**TO DO**
Pictures do not belong in the copy; print every entry exactly as it stands.

**EXERCISE INPUT**

Start of Block

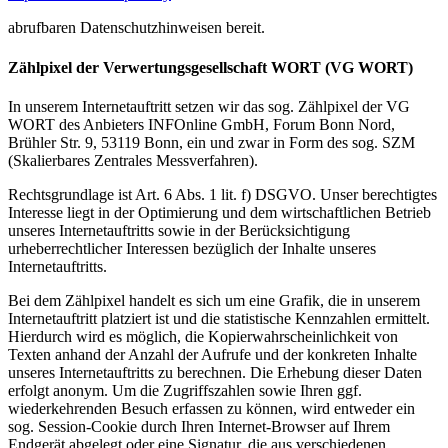
abrufbaren Datenschutzhinweisen bereit.
Zählpixel der Verwertungsgesellschaft WORT (VG WORT)
In unserem Internetauftritt setzen wir das sog. Zählpixel der VG
WORT des Anbieters INFOnline GmbH, Forum Bonn Nord,
Brühler Str. 9, 53119 Bonn, ein und zwar in Form des sog. SZM
(Skalierbares Zentrales Messverfahren).
Rechtsgrundlage ist Art. 6 Abs. 1 lit. f) DSGVO. Unser berechtigtes
Interesse liegt in der Optimierung und dem wirtschaftlichen Betrieb
unseres Internetauftritts sowie in der Berücksichtigung
urheberrechtlicher Interessen bezüglich der Inhalte unseres
Internetauftritts.
Bei dem Zählpixel handelt es sich um eine Grafik, die in unserem
Internetauftritt platziert ist und die statistische Kennzahlen ermittelt.
Hierdurch wird es möglich, die Kopierwahrscheinlichkeit von
Texten anhand der Anzahl der Aufrufe und der konkreten Inhalte
unseres Internetauftritts zu berechnen. Die Erhebung dieser Daten
erfolgt anonym. Um die Zugriffszahlen sowie Ihren ggf.
wiederkehrenden Besuch erfassen zu können, wird entweder ein
sog. Session-Cookie durch Ihren Internet-Browser auf Ihrem
Endgerät abgelegt oder eine Signatur, die aus verschiedenen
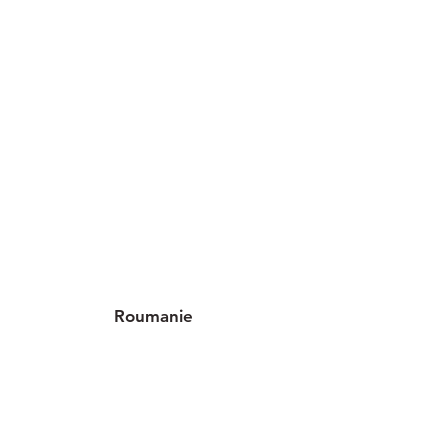
Roumanie
3 implantations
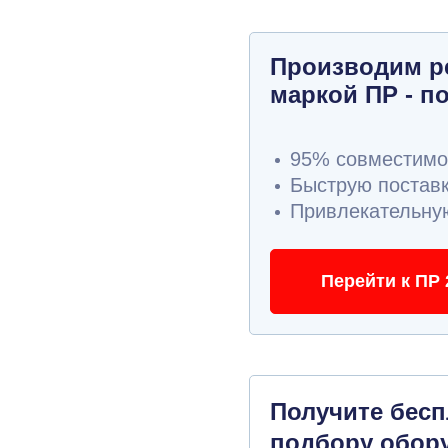
Производим р
маркой ПР - по
95% совместимос
Быструю поставк
Привлекательную
Перейти к ПР 
Получите бес
подбору обор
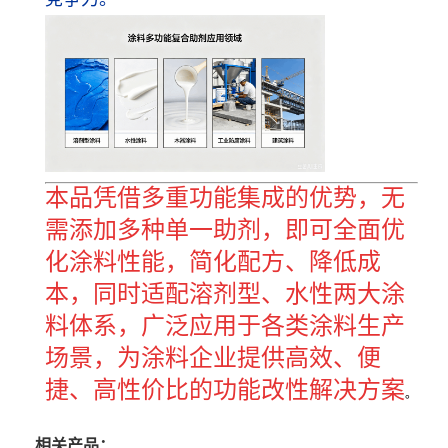
本品凭借多重功能集成的优势，无
需添加多种单一助剂，即可全面优
化涂料性能，简化配方、降低成
本，同时适配溶剂型、水性两大涂
料体系，广泛应用于各类涂料生产
场景，为涂料企业提供高效、便
捷、高性价比的功能改性解决方案
。
相关产品：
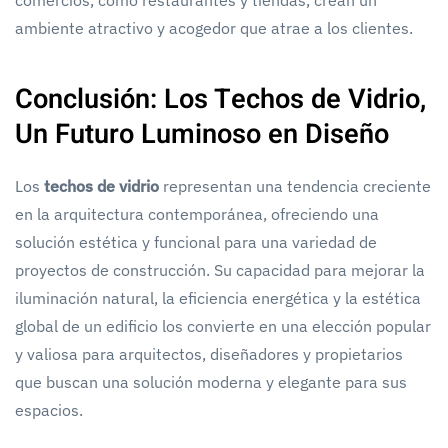
comercios, como restaurantes y tiendas, crean un
ambiente atractivo y acogedor que atrae a los clientes.
Conclusión: Los Techos de Vidrio,
Un Futuro Luminoso en Diseño
Los
techos de vidrio
representan una tendencia creciente
en la arquitectura contemporánea, ofreciendo una
solución estética y funcional para una variedad de
proyectos de construcción. Su capacidad para mejorar la
iluminación natural, la eficiencia energética y la estética
global de un edificio los convierte en una elección popular
y valiosa para arquitectos, diseñadores y propietarios
que buscan una solución moderna y elegante para sus
espacios.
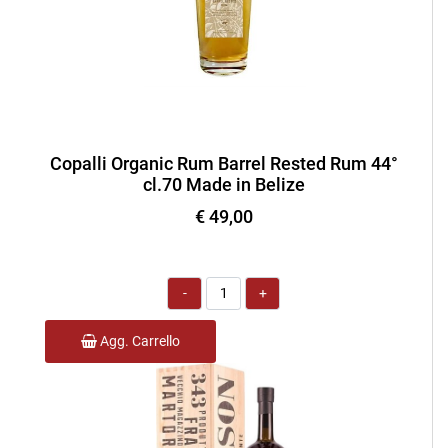
Copalli Organic Rum Barrel Rested Rum 44°
cl.70 Made in Belize
€ 49,00
Quantità
Agg. Carrello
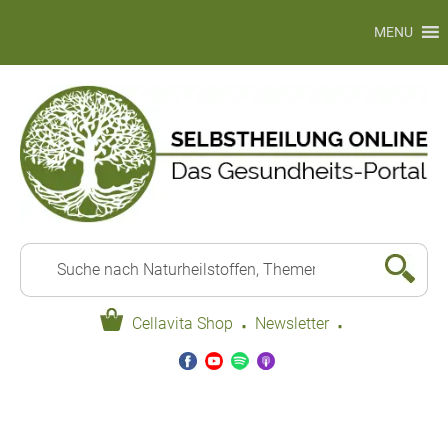
MENU
·
·
Cellavita Shop
Newsletter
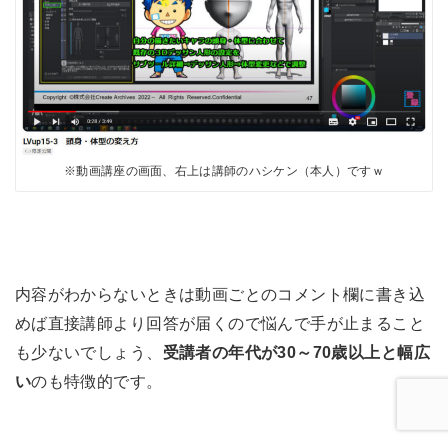
※動画講座の画面、右上は講師のハシケン（本人）ですｗ
内容がわからないときは動画ごとのコメント欄に書き込
めば直接講師より回答が届くので悩んで手が止まること
も少ないでしょう、
受講者の年代が30～70歳以上と幅広
い
のも特徴的です。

End of Block

**YOUR SOLUTION**
abrufbaren Datenschutzhinweisen bereit.
Zählpixel der Verwertungsgesellschaft WORT (VG WORT)
In unserem Internetauftritt setzen wir das sog. Zählpixel der VG
WORT des Anbieters INFOnline GmbH, Forum Bonn Nord,
Brühler Str. 9, 53119 Bonn, ein und zwar in Form des sog. SZM
(Skalierbares Zentrales Messverfahren).
Rechtsgrundlage ist Art. 6 Abs. 1 lit. f) DSGVO. Unser berechtigtes
Interesse liegt in der Optimierung und dem wirtschaftlichen Betrieb
unseres Internetauftritts sowie in der Berücksichtigung
urheberrechtlicher Interessen bezüglich der Inhalte unseres
Internetauftritts.
Bei dem Zählpixel handelt es sich um eine Grafik, die in unserem
Internetauftritt platziert ist und die statistische Kennzahlen ermittelt.
Hierdurch wird es möglich, die Kopierwahrscheinlichkeit von
Texten anhand der Anzahl der Aufrufe und der konkreten Inhalte
unseres Internetauftritts zu berechnen. Die Erhebung dieser Daten
erfolgt anonym. Um die Zugriffszahlen sowie Ihren ggf.
wiederkehrenden Besuch erfassen zu können, wird entweder ein
sog. Session-Cookie durch Ihren Internet-Browser auf Ihrem
Endgerät abgelegt oder eine Signatur, die aus verschiedenen
Roumanie
3 implantations
Производим р
маркой ПР - по
95% совместимос
Быструю поставк
Привлекательную
Перейти к ПР 
Получите бес
подбору обор
本品凭借多重功能集成的优势，无
需添加多种单一助剂，即可全面优
化涂料性能，简化配方、降低成
本，同时适配溶剂型、水性两大涂
料体系，广泛应用于各类涂料生产
场景，为涂料企业提供高效、便
捷、高性价比的功能改性解决方案
。
相关产品：
comercios, como restaurantes y tiendas, crean un
ambiente atractivo y acogedor que atrae a los clientes.
Conclusión: Los Techos de Vidrio,
Un Futuro Luminoso en Diseño
Los
techos de vidrio
representan una tendencia creciente
en la arquitectura contemporánea, ofreciendo una
solución estética y funcional para una variedad de
proyectos de construcción. Su capacidad para mejorar la
iluminación natural, la eficiencia energética y la estética
global de un edificio los convierte en una elección popular
y valiosa para arquitectos, diseñadores y propietarios
que buscan una solución moderna y elegante para sus
espacios.
Copalli Organic Rum Barrel Rested Rum 44°
cl.70 Made in Belize
€ 49,00
Quantità
Agg. Carrello
MENU
·
·
Cellavita Shop
Newsletter
※動画講座の画面、右上は講師のハシケン（本人）ですｗ
内容がわからないときは動画ごとのコメント欄に書き込
めば直接講師より回答が届くので悩んで手が止まること
も少ないでしょう、
受講者の年代が30～70歳以上と幅広
い
のも特徴的です。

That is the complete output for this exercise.